Venticinque anni dopo, una sera, mi ritrovai a Milano nella Galleria di Adriano, l’Affiche. Stavamo guardando i lavori degli artisti quando il mio sguardo cadde su una scatola di plexi trasparente che conteneva una specie di piccola foresta portatile fatta di rami diversi e disposti verticalmente come piccoli tronchi d’albero e le creature che lo popolavano ritagliate in lievi e piccole sagome di carta colorata.

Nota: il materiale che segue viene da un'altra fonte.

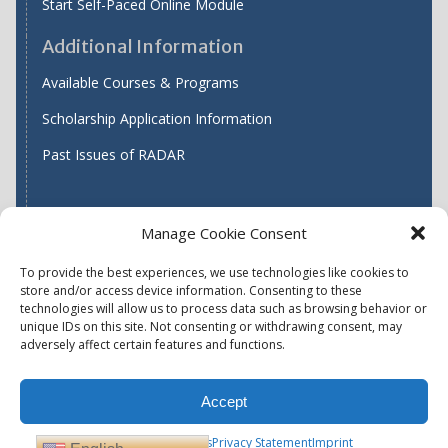
Start Self-Paced Online Module
Additional Information
Available Courses & Programs
Scholarship Application Information
Past Issues of RADAR
Manage Cookie Consent
Find WASH ATC's
To provide the best experiences, we use technologies like cookies to
store and/or access device information. Consenting to these
technologies will allow us to process data such as browsing behavior or
unique IDs on this site. Not consenting or withdrawing consent, may
Accessibility
Privacy Policy (US)
adversely affect certain features and functions.
Terms & Conditions
Disclaimer
Website Disclaimer
Accept
Report Quality Assurance Concern
Available Programs
Opt-out preferences
Privacy Statement
Imprint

C’era in quella scatola tutta la magia del bosco con le sue paurose zone d’ombra, il canto degli uccelli nascosti, il fruscio del riccio solitario, l’odore dei muschi e il lampeggiare delle amanite. Chiesi informazione sull’artista e Adriano mi parlò di una giovane che lavorava di tanto in tanto, come se entrasse e uscisse dalla casa dell’Arte per una porticina laterale.
Un anno dopo ricevetti una telefonata da un amico che avevo poco prima incontrato alla Fiera del Libro di Parigi. – Ciao, Luigi… sono Alvise... ma lo sai che hai acquistato un’opera di mia figlia Chiara? - La gioia dall’accento fiorentino che Alvise mi comunicava, (lui non lo non sapeva e ora lo sa - n.d.L.) non era inferiore alla mia che mi sentivo liberato da quel gravame che le relazioni sociali portano con sé nella richiesta “vorrei farti vedere.., che ne pensi di.., puoi dare un’occhiata a…” ecc. Insomma niente di tutto questo: per una semplice questione di fortuna e affinità avevo incontrato un artista al suo stato germinale e ne ero subito divenuto collezionista.

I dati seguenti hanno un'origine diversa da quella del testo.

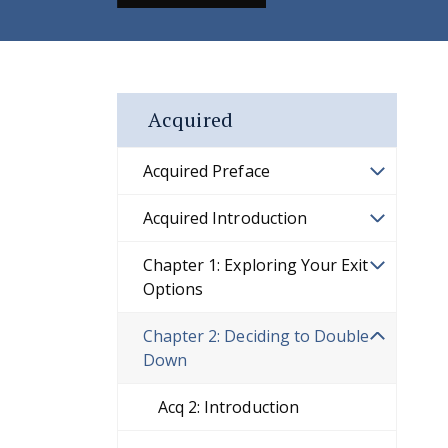
Acquired
Acquired Preface
Acquired Introduction
Chapter 1: Exploring Your Exit
Options
Chapter 2: Deciding to Double
Down
Acq 2: Introduction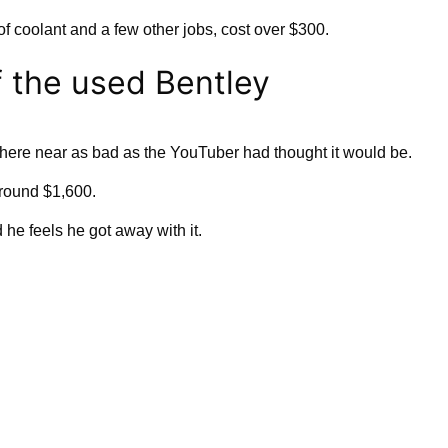
of coolant and a few other jobs, cost over $300.
f the used Bentley
re near as bad as the YouTuber had thought it would be.
around $1,600.
he feels he got away with it.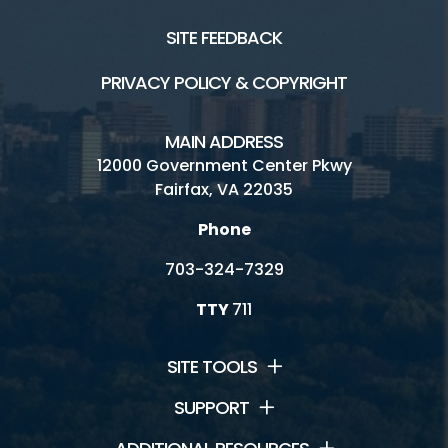
SITE FEEDBACK
PRIVACY POLICY & COPYRIGHT
MAIN ADDRESS
12000 Government Center Pkwy
Fairfax, VA 22035
Phone
703-324-7329
TTY
711
SITE TOOLS
SUPPORT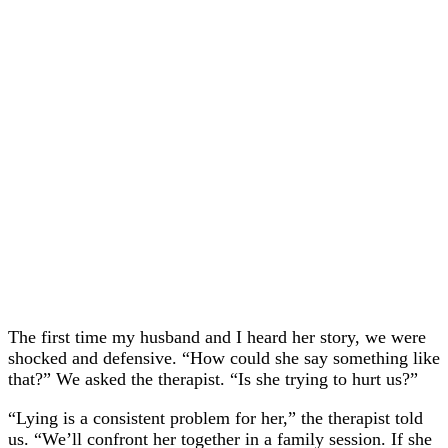
The first time my husband and I heard her story, we were
shocked and defensive. “How could she say something like
that?” We asked the therapist. “Is she trying to hurt us?”
“Lying is a consistent problem for her,” the therapist told
us. “We’ll confront her together in a family session. If she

Cara Chiara, questa mostra è importante come lo sono i riti di passaggio. E’ una delle tante soglie che misteriosamente siamo costretti a varcare ogni volta che entriamo in una nuova stanza della Casa della Vita. In questa cerimonia mi è capitato un ruolo che in passato fu di altri nei mie confronti. E è quello della benedizione e dell’augurio.
Ti auguro quindi di continuare a costruire quelle piccole cosmogonie solenni e portatili che mi avevano così affascinato e che sicuramente entreranno in tante case a creare angoli aurei di riflessione e/o meditazione, così come si addice alle manifestazioni generose dell’Arte.